*What to produce*: Copy each line of the listing below where the word "WINDSHIELD" turns up.

□ □ □ □ □ □ □

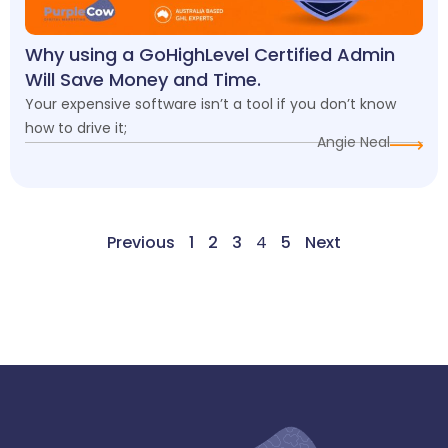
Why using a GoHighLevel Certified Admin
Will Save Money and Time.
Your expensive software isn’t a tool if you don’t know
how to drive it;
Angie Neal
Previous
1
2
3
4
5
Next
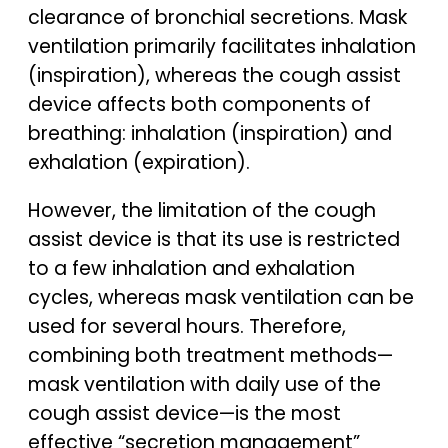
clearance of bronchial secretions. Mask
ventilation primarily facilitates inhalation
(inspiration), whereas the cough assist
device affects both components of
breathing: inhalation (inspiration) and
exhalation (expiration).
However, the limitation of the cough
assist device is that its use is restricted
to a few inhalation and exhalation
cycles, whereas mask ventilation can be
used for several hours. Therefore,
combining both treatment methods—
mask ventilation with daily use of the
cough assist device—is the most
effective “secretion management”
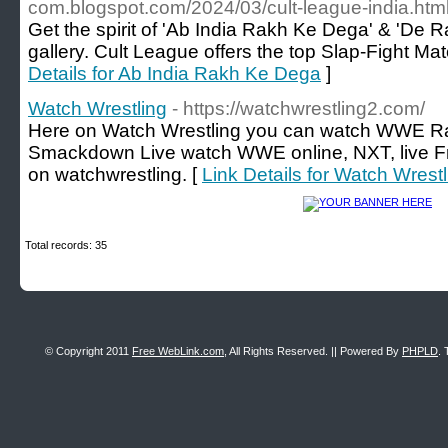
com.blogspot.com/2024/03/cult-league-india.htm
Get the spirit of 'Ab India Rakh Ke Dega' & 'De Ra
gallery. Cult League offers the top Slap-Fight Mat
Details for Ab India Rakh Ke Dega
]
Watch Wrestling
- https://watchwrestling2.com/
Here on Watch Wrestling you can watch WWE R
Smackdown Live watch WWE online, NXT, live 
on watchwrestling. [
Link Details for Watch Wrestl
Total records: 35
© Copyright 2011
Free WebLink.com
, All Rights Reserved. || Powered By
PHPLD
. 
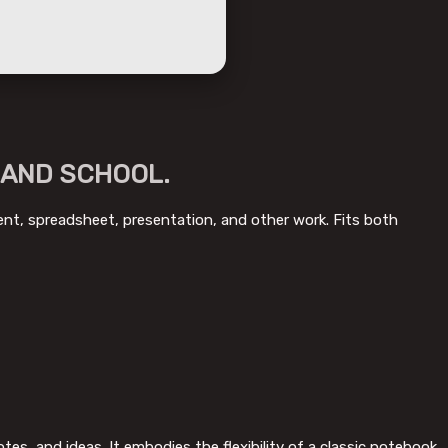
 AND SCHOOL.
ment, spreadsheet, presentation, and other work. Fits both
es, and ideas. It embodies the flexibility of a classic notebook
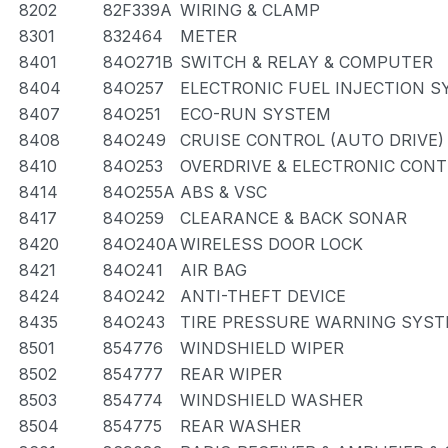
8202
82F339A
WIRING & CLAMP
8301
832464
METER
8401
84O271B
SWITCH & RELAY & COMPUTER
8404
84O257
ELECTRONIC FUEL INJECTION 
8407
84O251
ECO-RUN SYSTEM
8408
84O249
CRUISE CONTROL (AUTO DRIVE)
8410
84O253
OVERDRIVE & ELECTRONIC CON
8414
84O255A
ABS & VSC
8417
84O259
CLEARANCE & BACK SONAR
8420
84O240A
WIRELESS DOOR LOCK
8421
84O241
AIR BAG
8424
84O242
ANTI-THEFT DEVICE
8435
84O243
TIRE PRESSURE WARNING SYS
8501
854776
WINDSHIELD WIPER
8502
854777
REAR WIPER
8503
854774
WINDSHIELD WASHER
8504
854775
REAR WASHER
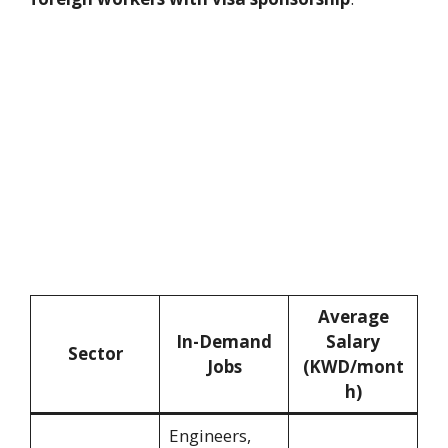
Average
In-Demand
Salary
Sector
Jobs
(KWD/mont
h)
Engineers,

□ □ □ □ □ □ □

*Response to this task*:
WINDSHIELD WIPER
WINDSHIELD WASHER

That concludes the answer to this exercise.